### What this task involves
Count every line of the material that holds the string "Esbjerg". Respond with the total only.
· · · · · · ·
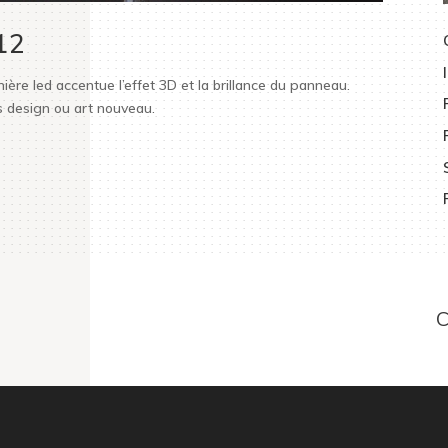
012
mière led accentue l’effet 3D et la brillance du panneau.
s design ou art nouveau.
C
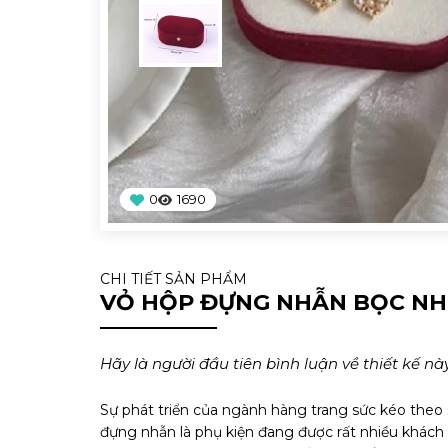
0
1690
CHI TIẾT SẢN PHẨM
VỎ HỘP ĐỰNG NHẪN BỌC NH
Hãy là người đầu tiên bình luận về thiết kế này
Sự phát triển của ngành hàng trang sức kéo theo s
đựng nhẫn là phụ kiện đang được rất nhiều khách 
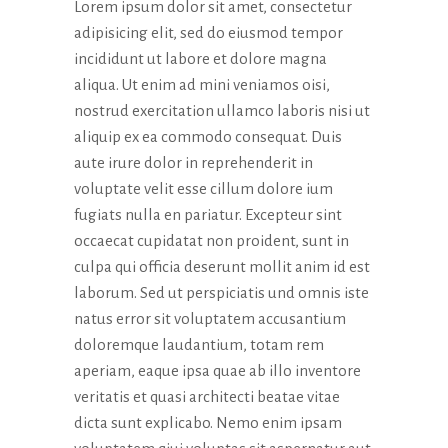
Lorem ipsum dolor sit amet, consectetur
adipisicing elit, sed do eiusmod tempor
incididunt ut labore et dolore magna
aliqua. Ut enim ad mini veniamos oisi,
nostrud exercitation ullamco laboris nisi ut
aliquip ex ea commodo consequat. Duis
aute irure dolor in reprehenderit in
voluptate velit esse cillum dolore ium
fugiats nulla en pariatur. Excepteur sint
occaecat cupidatat non proident, sunt in
culpa qui officia deserunt mollit anim id est
laborum. Sed ut perspiciatis und omnis iste
natus error sit voluptatem accusantium
doloremque laudantium, totam rem
aperiam, eaque ipsa quae ab illo inventore
veritatis et quasi architecti beatae vitae
dicta sunt explicabo. Nemo enim ipsam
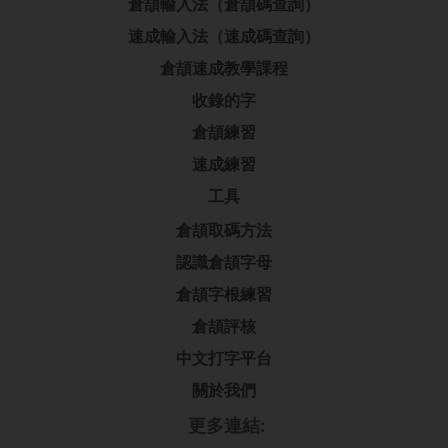
倉頡輸入法（倉頡碼查詢）
速成輸入法（速成碼查詢）
倉頡速成教學課程
收錄的字
倉頡練習
速成練習
工具
倉頡取碼方法
認識倉頡字母
倉頡字根練習
倉頡評核
中文打字平台
關於我們
更多連結:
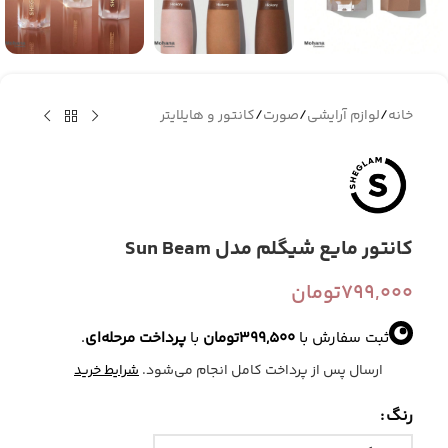
خانه
/
لوازم آرایشی
/
صورت
/
کانتور و هایلایتر
کانتور مایع شیگلم مدل Sun Beam
799,000
تومان
ثبت سفارش با
399,500
تومان
با
پرداخت مرحله‌ای
.
ارسال پس از پرداخت کامل انجام می‌شود.
شرایط خرید
رنگ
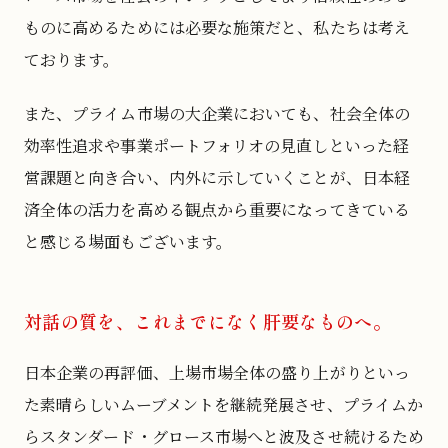
ものに高めるためには必要な施策だと、私たちは考え
ております。
また、プライム市場の大企業においても、社会全体の
効率性追求や事業ポートフォリオの見直しといった経
営課題と向き合い、内外に示していくことが、日本経
済全体の活力を高める観点から重要になってきている
と感じる場面もございます。
対話の質を、これまでになく肝要なものへ。
日本企業の再評価、上場市場全体の盛り上がりといっ
た素晴らしいムーブメントを継続発展させ、プライムか
らスタンダード・グロース市場へと波及させ続けるため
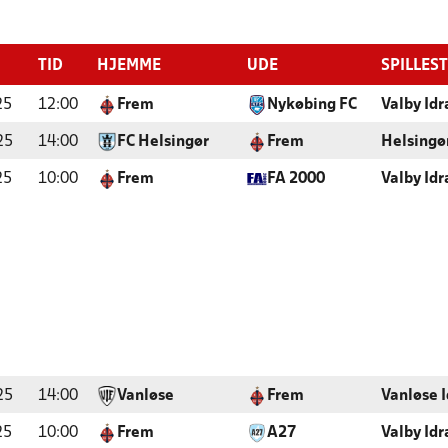
TID
HJEMME
UDE
SPILLES
25
12:00
Frem
Nykøbing FC
Valby Id
25
14:00
FC Helsingør
Frem
Helsingø
25
10:00
Frem
FA 2000
Valby Id
25
14:00
Vanløse
Frem
Vanløse 
25
10:00
Frem
A27
Valby Id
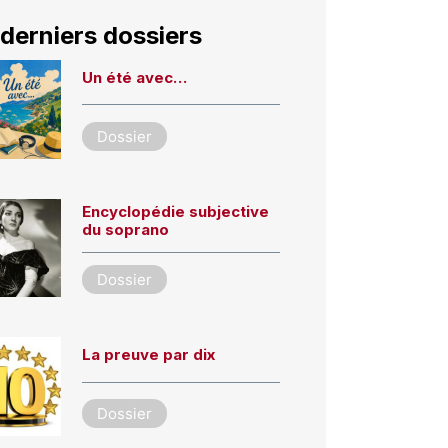
derniers dossiers
Un été avec…
Dossier
Encyclopédie subjective
du soprano
Dossier
La preuve par dix
Dossier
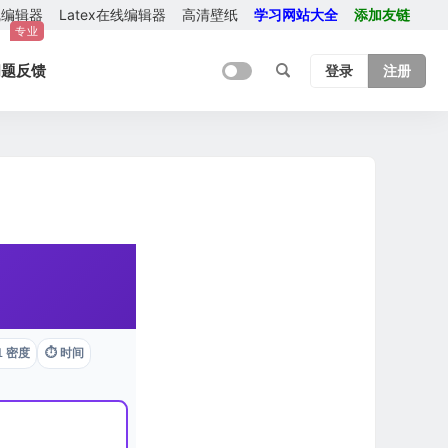
在线编辑器
Latex在线编辑器
高清壁纸
学习网站大全
添加友链
专业
问题反馈
登录
注册
 密度
⏱️ 时间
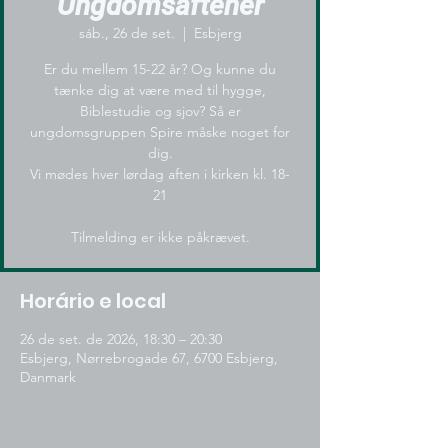
Ungdomsaftener
sáb., 26 de set.
  |  
Esbjerg
Er du mellem 15-22 år? Og kunne du
tænke dig at være med til hygge,
Biblestudie og sjov? Så er
ungdomsgruppen Spire måske noget for
dig.
Vi mødes hver lørdag aften i kirken kl. 18-
21
Tilmelding er ikke påkrævet.
Horário e local
26 de set. de 2026, 18:30 – 20:30
Esbjerg, Nørrebrogade 67, 6700 Esbjerg,
Danmark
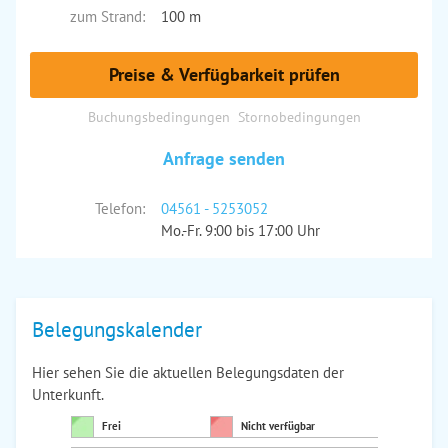
zum Strand:
100 m
Preise & Verfügbarkeit prüfen
Buchungsbedingungen
Stornobedingungen
Anfrage senden
Telefon:
04561 - 5253052
Mo.-Fr. 9:00 bis 17:00 Uhr
Belegungskalender
Hier sehen Sie die aktuellen Belegungsdaten der
Unterkunft.
Frei
Nicht verfügbar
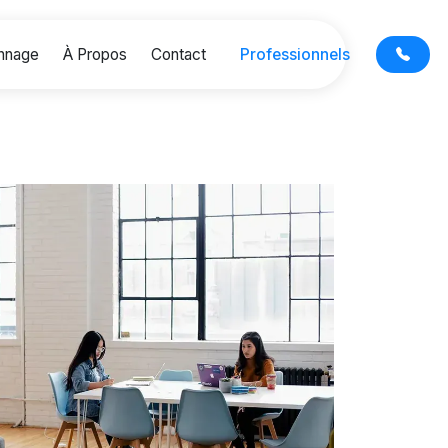
nnage
À Propos
Contact
Professionnels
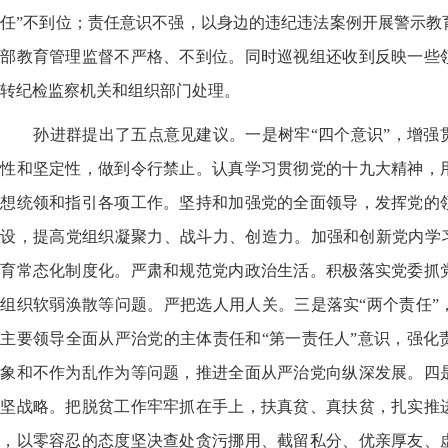
任”不到位；责任意识不强，以身边的违纪违法案例开展警示教
干部教育管理监督不严格、不到位。同时巡视组还收到反映一些
转纪检监察机关和组织部门处理。
孙进群提出了五点意见建议。一是树牢“四个意识”，增强
觉性和坚定性，做到令行禁止。认真学习贯彻党的十九大精神，
思想统领和指引各项工作。坚持和加强党的全面领导，发挥党的
设，提高党组织凝聚力、战斗力、创造力。加强和创新党内学习
教育常态化制度化。严肃和规范党内政治生活。积极落实党委抓
组织软弱涣散等问题。严把选人用人关。三是落实“两个责任”
主要领导全面从严治党的主体责任和“第一责任人”意识，强化
现象和不作为乱作为等问题，推进全面从严治党向纵深发展。四
攻坚战略。把脱贫工作牢牢抓在手上，扶真贫、真扶贫，扎实推
责，以零容忍的态度坚决查处贪污挪用、截留私分、优亲厚友、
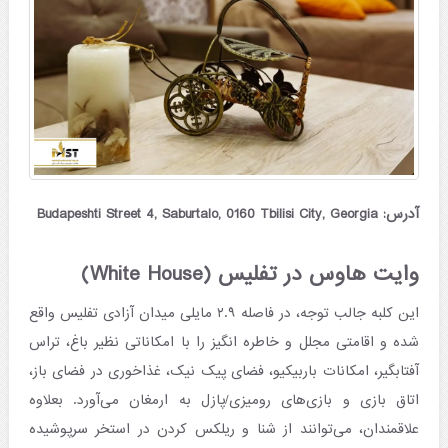
آدرس: Budapeshti Street 4, Saburtalo, 0160 Tbilisi City, Georgia
وایت هاوس در تفلیس (White House)
این کلبه جالب توجه، در فاصله ۲.۹ مایلی میدان آزادی تفلیس واقع
شده و اقامتی مجلل و خاطره انگیز را با امکاناتی نظیر باغ، تراس
آفتابگیر، امکانات باربیکیو، فضای پیک نیک، غذاخوری در فضای باز،
اتاق بازی و بازی‌های رومیزی/پازل به ارمغان می‌آورد. بعلاوه
علاقمندان، می‌توانند از شنا و ریلکس کردن در استخر سرپوشیده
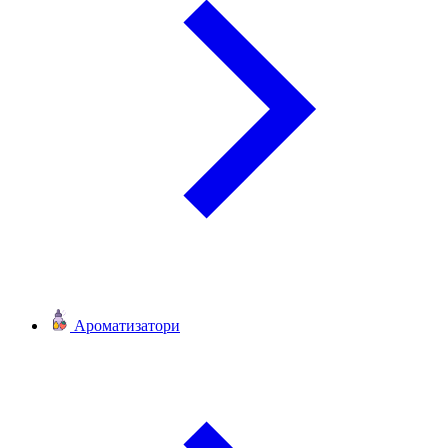
Ароматизатори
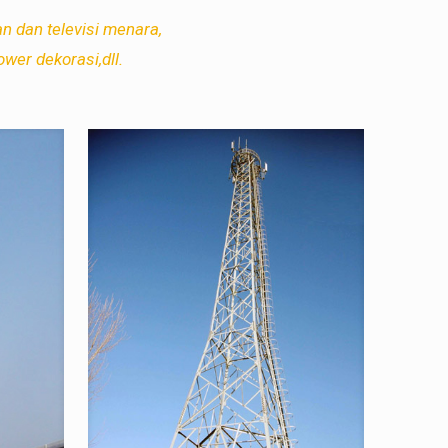
n dan televisi menara,
wer dekorasi,dll.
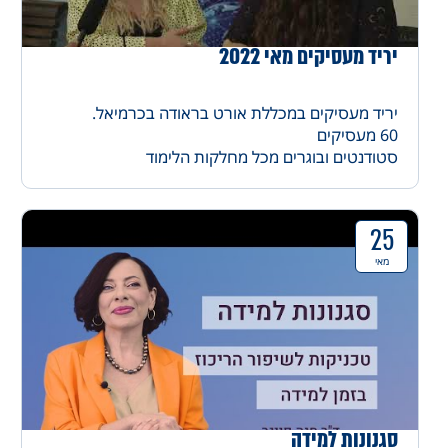
יריד מעסיקים מאי 2022
יריד מעסיקים במכללת אורט בראודה בכרמיאל.
60 מעסיקים
סטודנטים ובוגרים מכל מחלקות הלימוד
ראיונות, מיצגים ואווירה טכנולוגית חגיגית
25
מאי
סגנונות למידה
· · · · · · ·
### Final answer
2